In a noticeably brief time, he became so attuned to sirens that if he heard them in his sleep, he woke up. They came to obsess him to the extent that other noises no longer really registered. At night when no sirens sang, he slept through the screeching of hunting owls and the fleeting sound of light rain like falling petals. He was therefore bemused to wake up to find his pillow half covered in wilting blossom. He explained it to himself, as far as he could explain it, as something he had done in his sleep. Not that he’d ever known himself to sleepwalk, but times were unusual.
Irrespective of the unexpected floral arrangement on his pillow, he continued to listen out for police sirens all the next day, flinching every time he thought he heard a distant wail. All other sounds faded into background noise, especially the barely audible sigh of petals on the breeze and the only slightly louder beat of feathered wings.
The evening news on TV that night carried more details of the body on the downs. No mention was made of the cause of death other than the police were considering it to be suspicious. If the sound of beating wings grew louder, Alan didn’t notice it, at least, not until he fell asleep that night.
In his dreams he was being chased by a large, dark bird. He ran faster and faster, but the bird was gaining on him. Each time he threw a glance over his shoulder its outline, wings outstretched, was closer. He could now tell it was an owl, a big one, with a still dark body, but a pale, heart-shaped face. It was flying directly above him, claws outstretched ready to plummet and lunge, but as it fell it turned into a bundle of pink flower petals that cascaded down on top of him. He woke, choking, to find petals in his mouth and throat and wilted flowers covering his head and shoulders.

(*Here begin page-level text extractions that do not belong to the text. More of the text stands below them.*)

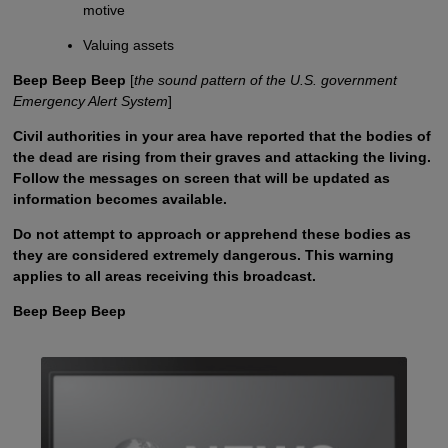
motive
Valuing assets
Beep Beep Beep
[
the sound pattern of the U.S. government
Emergency Alert System
]
Civil authorities in your area have reported that the bodies of
the dead are rising from their graves and attacking the living.
Follow the messages on screen that will be updated as
information becomes available.
Do not attempt to approach or apprehend these bodies as
they are considered extremely dangerous. This warning
applies to all areas receiving this broadcast.
Beep Beep Beep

This time he couldn’t blame it on sleepwalking, but that meant he no longer had a rational explanation. He started to pay more attention to what was immediately around him.

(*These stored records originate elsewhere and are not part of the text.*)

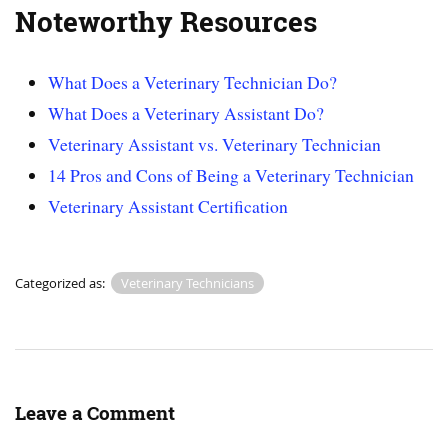
Noteworthy Resources
What Does a Veterinary Technician Do?
What Does a Veterinary Assistant Do?
Veterinary Assistant vs. Veterinary Technician
14 Pros and Cons of Being a Veterinary Technician
Veterinary Assistant Certification
Categorized as:
Veterinary Technicians
Leave a Comment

He didn’t hear it at first, but gradually it wormed its way into his consciousness: a faint rustling like leaves, or feathers, or falling flowers. The sound followed him everywhere: inside his flat, outside, wherever he went.
All he could hear was the rustling. It blocked out everything else: conversation, the sounds of day-to-day living, even sirens. When he looked over his shoulder now it was to check for falling flowers, or, worse, the heavy beat of hunting wings.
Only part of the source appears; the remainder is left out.